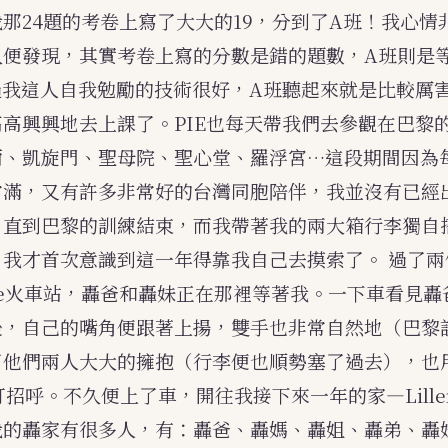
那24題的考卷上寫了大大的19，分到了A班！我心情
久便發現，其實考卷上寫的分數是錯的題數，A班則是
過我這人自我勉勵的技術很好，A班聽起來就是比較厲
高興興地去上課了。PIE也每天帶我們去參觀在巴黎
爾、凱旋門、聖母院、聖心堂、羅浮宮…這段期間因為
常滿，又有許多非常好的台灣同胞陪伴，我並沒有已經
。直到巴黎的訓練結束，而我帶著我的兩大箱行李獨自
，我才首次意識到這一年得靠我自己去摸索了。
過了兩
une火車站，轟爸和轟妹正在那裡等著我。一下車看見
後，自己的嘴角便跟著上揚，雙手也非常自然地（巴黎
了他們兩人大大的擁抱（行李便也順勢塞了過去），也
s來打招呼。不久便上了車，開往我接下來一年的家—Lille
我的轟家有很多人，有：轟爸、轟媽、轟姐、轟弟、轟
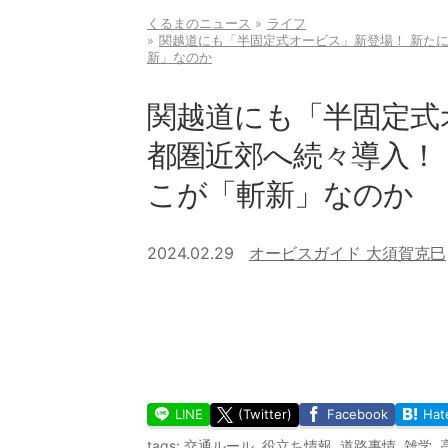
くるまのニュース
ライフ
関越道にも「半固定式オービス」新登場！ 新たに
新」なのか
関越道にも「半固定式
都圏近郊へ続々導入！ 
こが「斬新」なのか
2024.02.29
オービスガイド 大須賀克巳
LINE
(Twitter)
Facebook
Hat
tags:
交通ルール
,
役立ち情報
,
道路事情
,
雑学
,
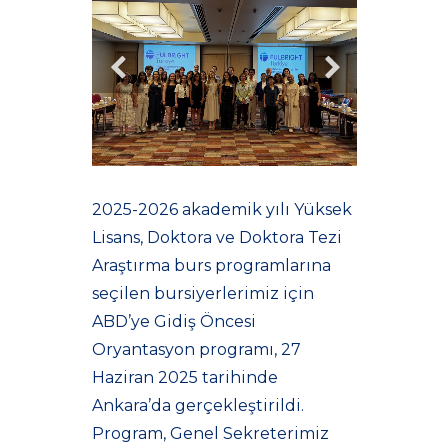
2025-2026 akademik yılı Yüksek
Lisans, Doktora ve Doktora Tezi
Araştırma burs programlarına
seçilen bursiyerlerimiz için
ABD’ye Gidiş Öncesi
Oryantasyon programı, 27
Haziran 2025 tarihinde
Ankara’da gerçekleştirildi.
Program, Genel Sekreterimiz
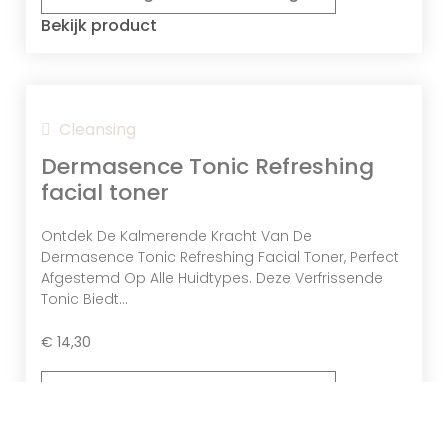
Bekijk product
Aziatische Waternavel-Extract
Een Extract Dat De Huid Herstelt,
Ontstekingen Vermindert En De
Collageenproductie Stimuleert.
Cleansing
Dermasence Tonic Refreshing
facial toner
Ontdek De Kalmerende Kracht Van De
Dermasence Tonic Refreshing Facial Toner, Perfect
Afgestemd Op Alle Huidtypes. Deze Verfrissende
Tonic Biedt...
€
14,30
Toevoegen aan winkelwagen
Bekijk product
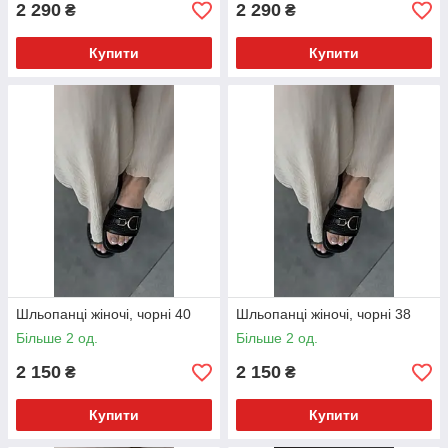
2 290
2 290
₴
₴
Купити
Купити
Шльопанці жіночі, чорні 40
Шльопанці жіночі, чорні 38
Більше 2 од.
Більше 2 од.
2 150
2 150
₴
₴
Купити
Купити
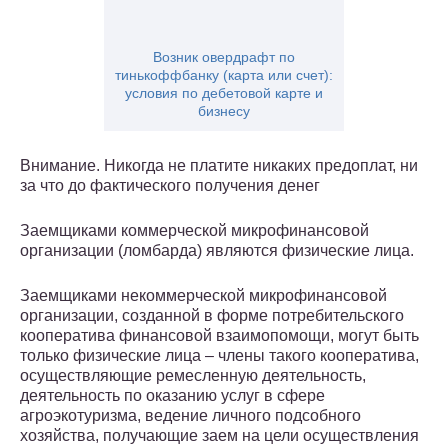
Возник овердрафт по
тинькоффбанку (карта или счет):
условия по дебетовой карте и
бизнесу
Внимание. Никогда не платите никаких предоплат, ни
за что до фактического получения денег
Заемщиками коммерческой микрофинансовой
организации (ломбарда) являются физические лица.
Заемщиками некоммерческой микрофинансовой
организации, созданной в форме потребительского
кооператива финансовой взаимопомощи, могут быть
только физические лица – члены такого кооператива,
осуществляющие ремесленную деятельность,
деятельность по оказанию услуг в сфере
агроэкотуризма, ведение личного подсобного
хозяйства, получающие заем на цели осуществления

────────────────────────────────────────

→ **DIRECTIONS**
Report every line from the material above that mentions the word "деятельность".

→ **OUTPUT OF THE TASK**
осуществляющие ремесленную деятельность,
деятельность по оказанию услуг в сфере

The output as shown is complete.